- Kosher salt
- 1 pound asparagus, trimmed and cut into 1-inch lengths
- 2 cups peas, fresh or frozen
- 1 pound campanelle pasta (GF use GF Pasta)
- 1 cup buttermilk
- 1/2 cup mayonnaise
- 3 tablespoons Champagne vinegar
- 1 large garlic clove, grated
- 1/2 pound arugula (not baby), thick stems discarded, leaves coarsely chopped
- Set up an ice bath. In a large saucepan of salted boiling water, cook the asparagus and peas until crisp-tender, about 2 minutes. Drain and transfer the vegetables to the ice bath to cool completely; drain well.
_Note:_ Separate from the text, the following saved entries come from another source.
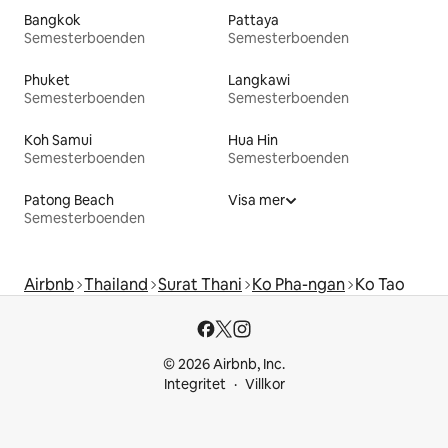
Bangkok
Pattaya
Semesterboenden
Semesterboenden
Phuket
Langkawi
Semesterboenden
Semesterboenden
Koh Samui
Hua Hin
Semesterboenden
Semesterboenden
Patong Beach
Visa mer
Semesterboenden
Airbnb
Thailand
Surat Thani
Ko Pha-ngan
Ko Tao
© 2026 Airbnb, Inc.
Integritet
Villkor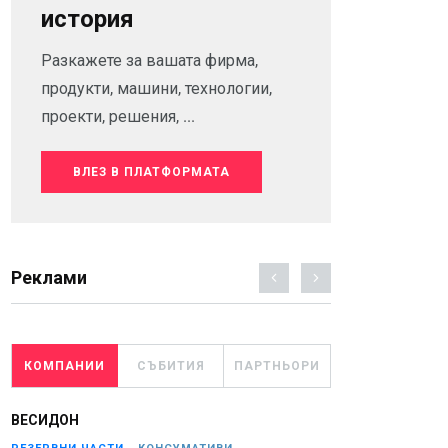
история
Разкажете за вашата фирма,
продукти, машини, технологии,
проекти, решения, ...
ВЛЕЗ В ПЛАТФОРМАТА
Реклами
КОМПАНИИ
СЪБИТИЯ
ПАРТНЬОРИ
ВЕСИДОН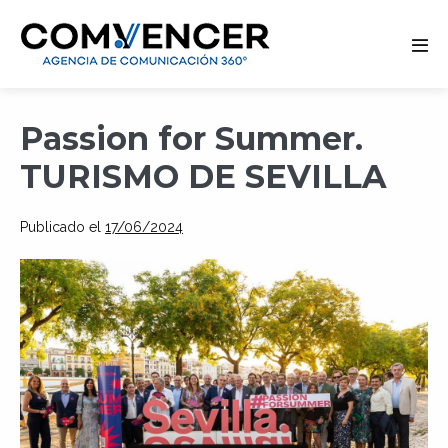
Alte
men
Saltar
Passion for Summer.
al
contenido
TURISMO DE SEVILLA
Publicado el
17/06/2024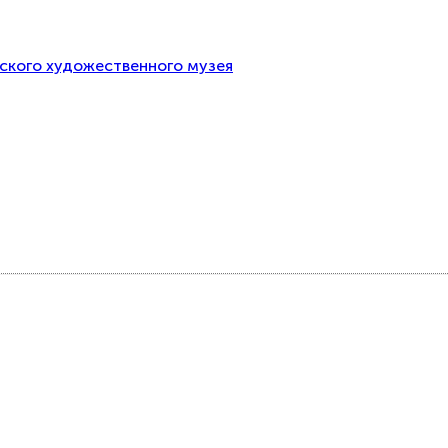
тского художественного музея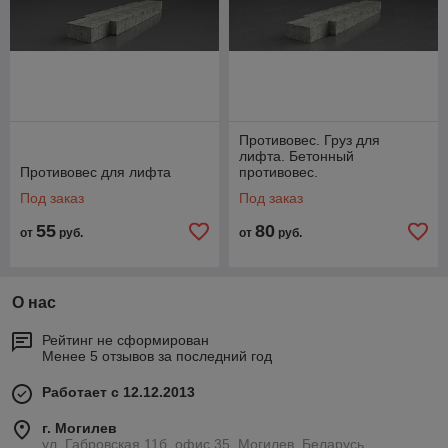
Противовес. Груз для
лифта. Бетонный
Противовес для лифта
противовес.
Под заказ
Под заказ
55
80
от
руб.
от
руб.
О нас
Рейтинг не сформирован
Менее 5 отзывов за последний год
Работает с 12.12.2013
г. Могилев
ул. Габровская 11б, офис 35, Могилев, Беларусь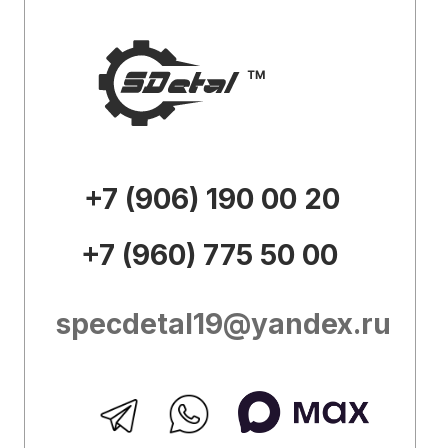
Каталог
О
компании
Доставка и
оплата
Контакты
Внешний вид товара, его
комплектация и характеристики могут
изменяться производителем без
предварительных уведомлений.
Описание носит справочно-
ознакомительный характер и не может
служить основанием для претензий.
Вся представленная на сайте
информация, касающаяся технических
характеристик, наличия на складе,
стоимости товаров, носит
информационный характер и ни при
каких условиях не является публичной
- Fill the saucepan with water and return to a boil; season generously with salt. Add the pasta and cook until al dente. Drain well and transfer to a large bowl.
- In a medium bowl, whisk the buttermilk with the mayonnaise, vinegar and garlic. Season with salt and pepper.
- Toss half of the dressing with the warm pasta; let cool for 30 minutes. Stir in the asparagus, peas and remaining dressing. Season with salt and pepper, then fold in the arugula and serve.
- Make Ahead
- The pasta salad can be refrigerated for a few hours. Fold in the arugula before serving.